Tuesday 01 November 2016


The British Council and Department for International Development (DFID) are pleased to announce the first two partnerships supporting the transformation of overseas higher education, under the Strategic Partnerships for Higher Education Innovation and Reform (SPHEIR)

The two initial partnerships will focus on healthcare provision in Somaliland, and education provision in Jordan and Lebanon for Syrian refugees.  The partnerships will begin delivering their projects in early 2017. The projects will bring together knowledge and expertise from King’s College London as well as organisations from the UK, Germany, Somaliland, Lebanon and Jordan.

These two projects are the first to be supported by SPHEIR, a new initiative funded by the DFID and managed by the British Council, Universities UK and PwC. 

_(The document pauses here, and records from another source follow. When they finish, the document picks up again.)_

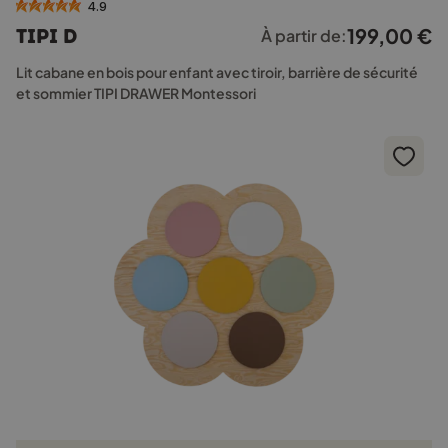
a
4.9
plusieurs
199,00
€
TIPI D
À partir de:
variations.
Les
Lit cabane en bois pour enfant avec tiroir, barrière de sécurité
options
et sommier TIPI DRAWER Montessori
peuvent
être
choisies
sur
la
page
du
produit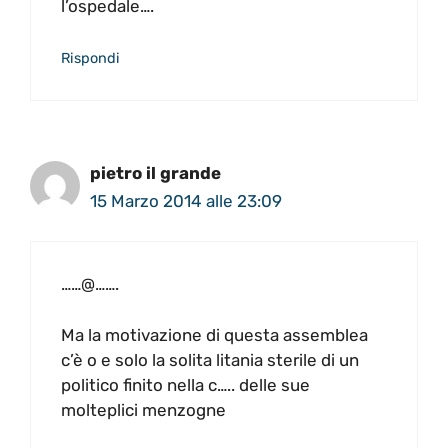
l’ospedale….
Rispondi
pietro il grande
15 Marzo 2014 alle 23:09
……@…….
Ma la motivazione di questa assemblea
c’è o e solo la solita litania sterile di un
politico finito nella c….. delle sue
molteplici menzogne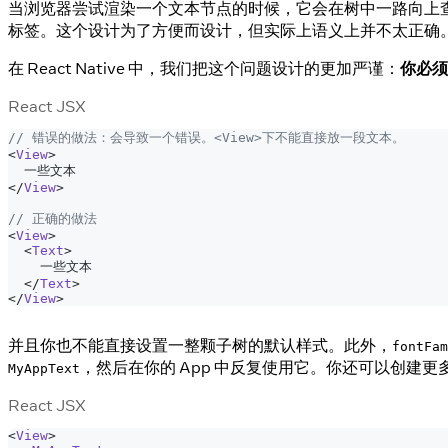
当浏览器尝试渲染一个文本节点的时候，它会在树中一路向上
标签。这个设计为了方便而设计，但实际上语义上并不太正确
在 React Native 中，我们把这个问题设计的更加严谨：
你必须
React JSX
// 错误的做法：会导致一个错误。<View>下不能直接放一段文本。
<
View
>
  一些文本
</
View
>
// 正确的做法
<
View
>
<
Text
>
    一些文本
</
Text
>
</
View
>
并且你也不能直接设置一整颗子树的默认样式。此外，
fontFam
，然后在你的 App 中反复使用它。你还可以创建
MyAppText
React JSX
<
View
>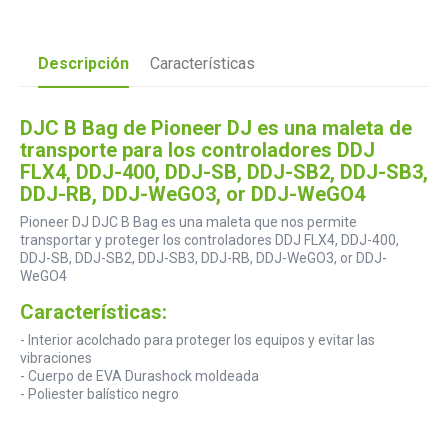
Descripción
Características
DJC B Bag de Pioneer DJ es una maleta de
transporte para los controladores DDJ
FLX4, DDJ-400, DDJ-SB, DDJ-SB2, DDJ-SB3,
DDJ-RB, DDJ-WeGO3, or DDJ-WeGO4
Pioneer DJ DJC B Bag es una maleta que nos permite
transportar y proteger los controladores DDJ FLX4, DDJ-400,
DDJ-SB, DDJ-SB2, DDJ-SB3, DDJ-RB, DDJ-WeGO3, or DDJ-
WeGO4
Características:
- Interior acolchado para proteger los equipos y evitar las
vibraciones
- Cuerpo de EVA Durashock moldeada
- Poliester balístico negro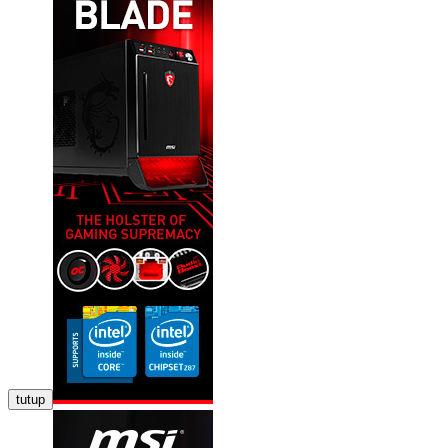
tutup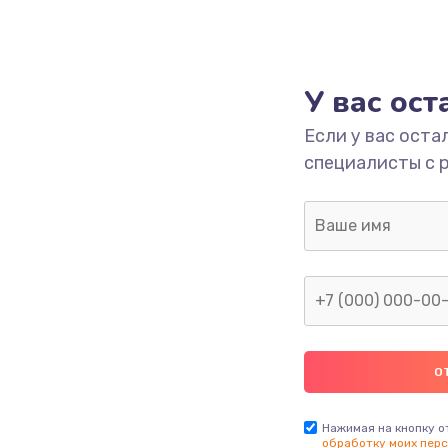
У вас ос
Если у вас оста
специалисты с 
Нажимая на кнопку о
обработку моих перс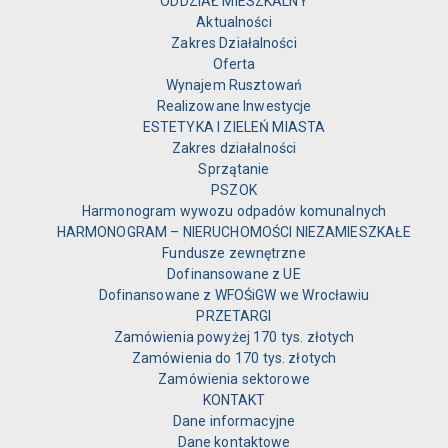
ODDZIAŁ MIESZKALNY
Aktualności
Zakres Działalności
Oferta
Wynajem Rusztowań
Realizowane Inwestycje
ESTETYKA I ZIELEŃ MIASTA
Zakres działalności
Sprzątanie
PSZOK
Harmonogram wywozu odpadów komunalnych
HARMONOGRAM – NIERUCHOMOŚCI NIEZAMIESZKAŁE
Fundusze zewnętrzne
Dofinansowane z UE
Dofinansowane z WFOŚiGW we Wrocławiu
PRZETARGI
Zamówienia powyżej 170 tys. złotych
Zamówienia do 170 tys. złotych
Zamówienia sektorowe
KONTAKT
Dane informacyjne
Dane kontaktowe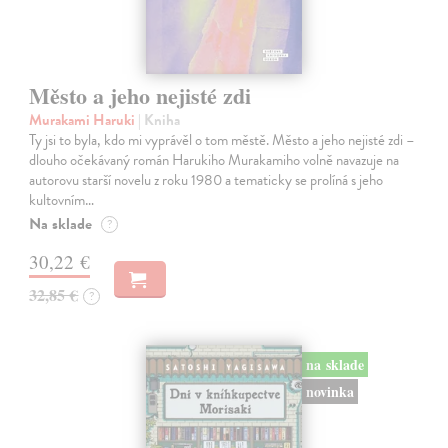
Město a jeho nejisté zdi
Murakami Haruki
| Kniha
Ty jsi to byla, kdo mi vyprávěl o tom městě. Město a jeho nejisté zdi –
dlouho očekávaný román Harukiho Murakamiho volně navazuje na
autorovu starší novelu z roku 1980 a tematicky se prolíná s jeho
kultovním…
Na sklade
?
30,22 €
32,85 €
?
na sklade
novinka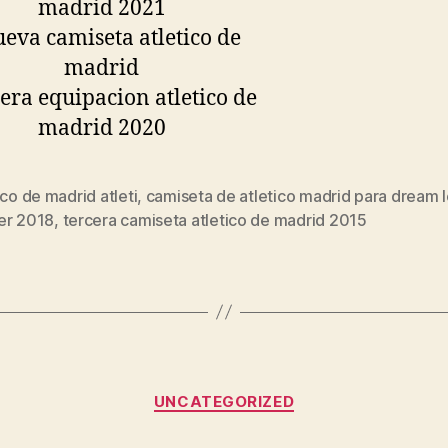
ico de madrid atleti
,
camiseta de atletico madrid para dream 
s
er 2018
,
tercera camiseta atletico de madrid 2015
Categorías
UNCATEGORIZED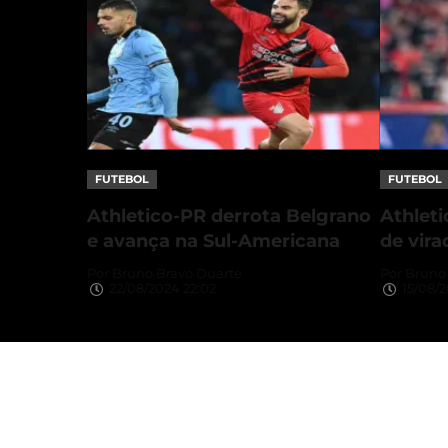
FUTEBOL
FUTEBOL
Athletico-PR derrota Belgrano
Athlet
e avança na Sul-Americana
de vir
Por
Bruno Bravo Duarte
Por
Bruno 
22/08/2024 22:02
15/08/2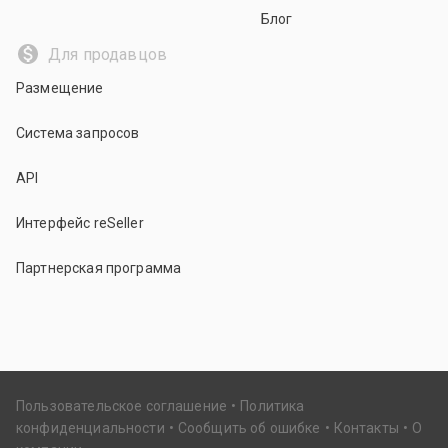
Блог
Для продавцов
Размещение
Система запросов
API
Интерфейс reSeller
Партнерская программа
Пользовательское соглашение
Политика
конфиденциальности
Сообщить об ошибке
Контакты
О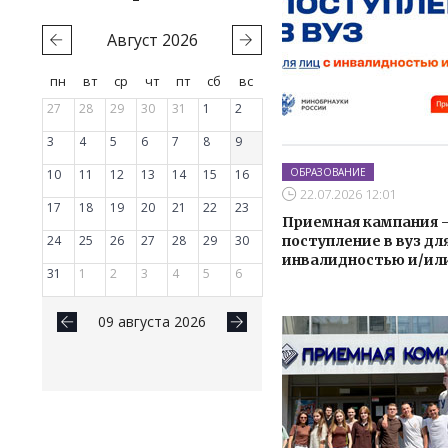
Август
2026
пн
вт
ср
чт
пт
сб
вс
27
28
29
30
31
1
2
3
4
5
6
7
8
9
ОБРАЗОВАНИЕ
10
11
12
13
14
15
16
22.07.2026 12:01
17
18
19
20
21
22
23
Приемная кампания –
24
25
26
27
28
29
30
поступление в вуз для
инвалидностью и/ил
31
1
2
3
4
5
6
09 августа 2026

Prepared for Practice project aims to improve the effectiveness of the health workforce in Somaliland, where just 197 doctors, 1,256 nurses and 344 midwives serve a population of 3.5 million. The project will help to build the capacity of Higher Education (HE) institutions to produce healthcare graduates with the necessary knowledge, skills and behaviours to enter practice at an effective level.

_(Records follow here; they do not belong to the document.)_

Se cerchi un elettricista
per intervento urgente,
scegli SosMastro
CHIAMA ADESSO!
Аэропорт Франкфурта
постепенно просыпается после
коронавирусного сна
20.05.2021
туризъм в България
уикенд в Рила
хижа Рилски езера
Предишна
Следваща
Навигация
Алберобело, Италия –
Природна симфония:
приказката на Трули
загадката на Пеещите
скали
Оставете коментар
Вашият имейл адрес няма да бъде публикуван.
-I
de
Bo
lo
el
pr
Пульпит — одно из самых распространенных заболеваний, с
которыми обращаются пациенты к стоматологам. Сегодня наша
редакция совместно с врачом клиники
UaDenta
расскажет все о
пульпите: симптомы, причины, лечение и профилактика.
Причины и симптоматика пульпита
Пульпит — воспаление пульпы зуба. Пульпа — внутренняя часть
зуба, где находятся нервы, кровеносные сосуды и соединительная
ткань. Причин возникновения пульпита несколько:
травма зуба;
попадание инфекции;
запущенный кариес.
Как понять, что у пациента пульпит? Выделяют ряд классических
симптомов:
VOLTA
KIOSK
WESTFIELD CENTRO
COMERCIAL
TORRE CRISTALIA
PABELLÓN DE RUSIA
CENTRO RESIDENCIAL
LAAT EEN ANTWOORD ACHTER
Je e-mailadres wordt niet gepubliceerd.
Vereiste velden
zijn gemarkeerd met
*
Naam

The Partnership for Digital Learning and Increased Access (PADILEIA) will focus on the higher education needs of young people displaced by the Syrian crisis in Jordan and Lebanon. 

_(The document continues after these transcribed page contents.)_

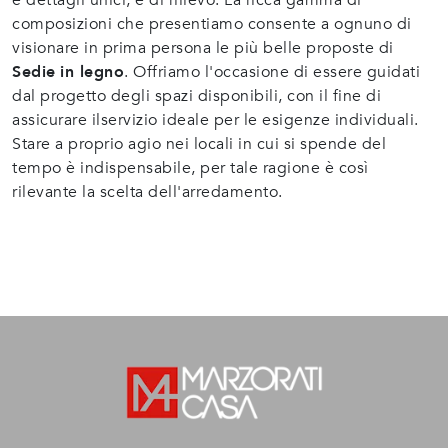
e dettagli unici, è di rilievo. La ricca gamma di
composizioni che presentiamo consente a ognuno di
visionare in prima persona le più belle proposte di
Sedie
in legno
. Offriamo l'occasione di essere guidati
dal progetto degli spazi disponibili, con il fine di
assicurare ilservizio ideale per le esigenze individuali.
Stare a proprio agio nei locali in cui si spende del
tempo è indispensabile, per tale ragione è così
rilevante la scelta dell'arredamento.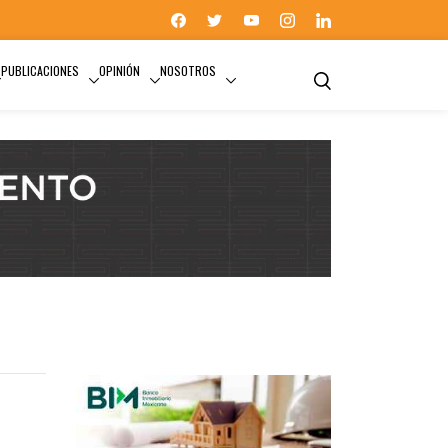
PUBLICACIONES
OPINIÓN
NOSOTROS
MEJORAVIT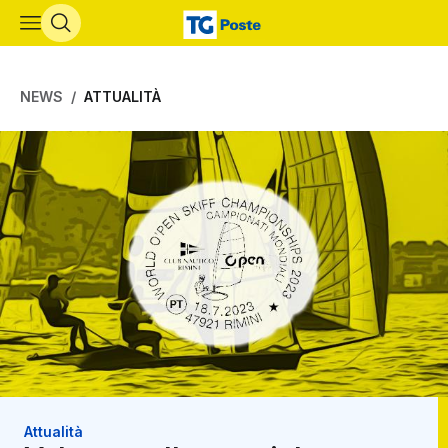
Vai al contenuto principale
NEWS
ATTUALITÀ
Attualità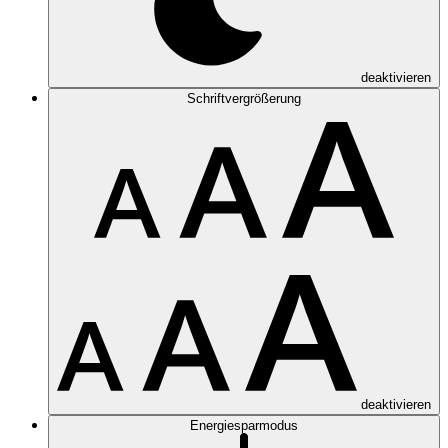
deaktivieren
Schriftvergrößerung
deaktivieren
Energiesparmodus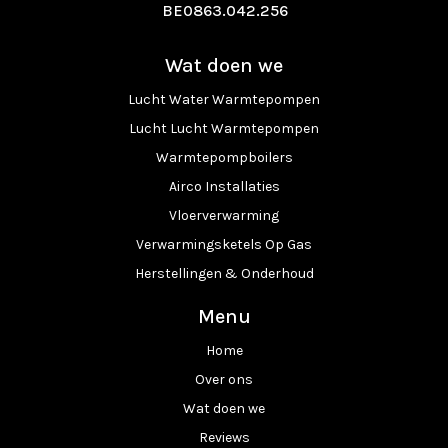
BE0863.042.256
Wat doen we
Lucht Water Warmtepompen
Lucht Lucht Warmtepompen
Warmtepompboilers
Airco Installaties
Vloerverwarming
Verwarmingsketels Op Gas
Herstellingen & Onderhoud
Menu
Home
Over ons
Wat doen we
Reviews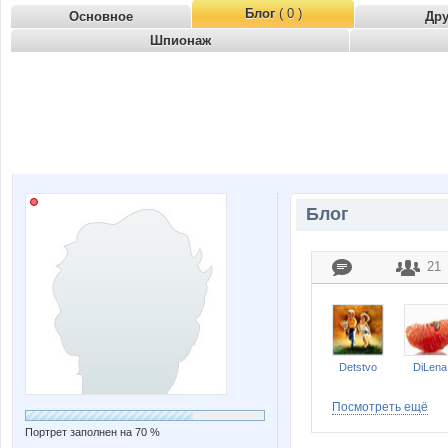
Блог
( 0 )
Основное
Др
Шпионаж
Блог
21
Detstvo
DiLena
Посмотреть ещё
Портрет заполнен на 70 %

The projects, led by King’s College London and expected to last five years, will provide blended academic programmes, including Massive Online Open Courses (MOOCs), targeted online learning, and classroom-based learning to displaced students. It aims to support young displaced Syrians to integrate into the local workforce and, in the future, help to rebuild the post-conflict Syria.

The Secretary of State for International Development, Priti Patel, said: “No country can ever build a brighter future for itself without a properly trained and skilled workforce. As a globally engaged, outward looking nation I am proud that Britain is at the forefront of bringing quality education to the world’s poorest people.

“Supporting our internationally acclaimed universities to share their expertise across the developing world, we can ensure young people have the skills to lift themselves out of poverty and develop a more prosperous, stable future for everyone. This is not only the right thing to do, it is firmly in the UK’s interest.”

Sir Ciaran Devane, Chief Executive, British Council said: “If you can promote the interchange of knowledge of ideas and discoveries, then you create a basis of friendly knowledge and understanding between people. So not only is SPHEIR great in itself because of what it does for development, but it is part of what will make this world a better, a safer, and a more prosperous place for all of us.” 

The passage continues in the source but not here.